**** Supplied data

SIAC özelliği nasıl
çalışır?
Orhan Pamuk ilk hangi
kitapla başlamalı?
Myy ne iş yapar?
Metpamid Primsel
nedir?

********

> Your task: Reproduce the material in full, with no word added or dropped.

> Answer for this exercise:
SIAC özelliği nasıl
çalışır?
Orhan Pamuk ilk hangi
kitapla başlamalı?
Myy ne iş yapar?
Metpamid Primsel
nedir?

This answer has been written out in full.